We find that the testimony does not tend to show an excuse for appellants' nonperformance because appellants never claimed that they failed to perform, i.e., breached the contract, due to Carner-Mason's failure to comply with any condition precedent of having all plans comply with the Code. The evidence was offered to show that assuming defendants had breached, their breach was excused by Carner-Mason's alleged anticipatory breach in violating the fire code. Thus, the evidence went to causation of damages and was offered to show Carner-Mason's responsibility for some delays. Accordingly, Hale's testimony on this issue should be permitted upon retrial.
Clearly the appellants' requested jury instruction on mitigation of damages should have been given, especially in light of our analysis, supra, that Carner-Mason may well be entitled to damages only for partial breach of contract. See Young v. Cobbs, 110 So. 2d 651 (Fla. 1959); State ex rel. Dresskell v. City of Miami, 153 Fla. 90, 13 So. 2d 707 (Fla. 1943). The question is *255 whether defendants properly pled this point. The city expressly pled mitigation of damages as an affirmative defense when in its answer it alleged Carner-Mason's "mismanagement of funds and poor scheduling." While mitigation could have been more artfully pled, this allegation was enough to put Carner-Mason on notice of the defense.

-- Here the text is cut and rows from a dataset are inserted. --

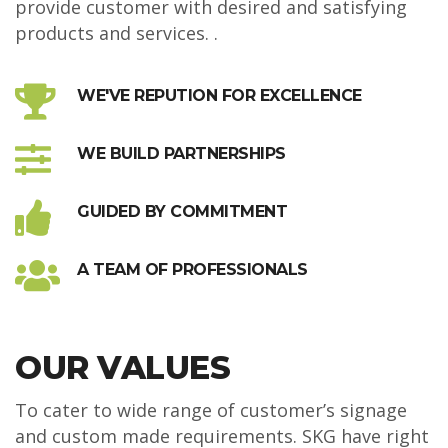
provide customer with desired and satisfying
products and services. .
WE'VE REPUTION FOR EXCELLENCE
WE BUILD PARTNERSHIPS
GUIDED BY COMMITMENT
A TEAM OF PROFESSIONALS
OUR VALUES
To cater to wide range of customer’s signage
and custom made requirements. SKG have right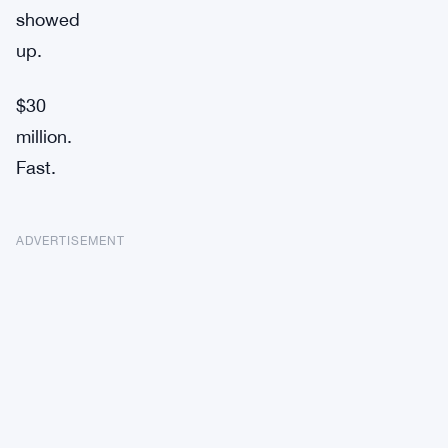
showed
up.
$30
million.
Fast.
ADVERTISEMENT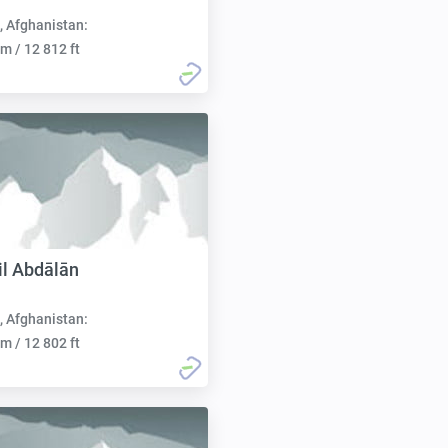
, Afghanistan:
m / 12 812 ft
il Abdālān
, Afghanistan:
m / 12 802 ft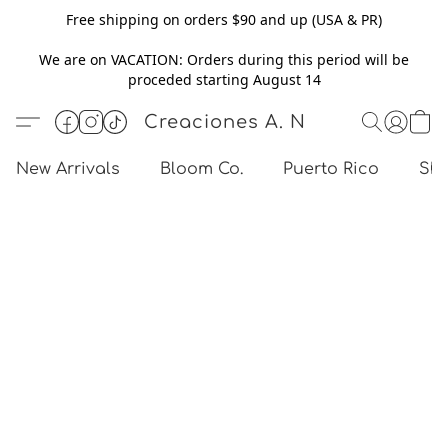
Free shipping on orders $90 and up (USA & PR)
We are on VACATION: Orders during this period will be
proceded starting August 14
Creaciones A. N
New Arrivals
Bloom Co.
Puerto Rico
Sho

For the foregoing reasons, the summary judgments, final judgment, eviction dismissal, and all other post-judgment orders are reversed with these directions, and the City of Miami Beach and the redevelopment agency are hereby awarded a new trial.
Reversed and remanded.
[1] The eviction action, Case No. 89-2726, is herein appealed by the city which suffered an adverse judgment below. Since Carner-Mason vacated the premises upon suffering a foreclosure by its mortgage lender, we hold the appeal of this action to be moot. However, because of our decision on the merits of the claims addressed herein involving the summary and final judgments, we reverse the judgment in the eviction action with directions to dismiss the complaint so as to protect all parties from any adverse inference which could otherwise result.
[2] When Carner-Mason was removed from the property in October 1989, it owed its mortgagee $14,561,558.18.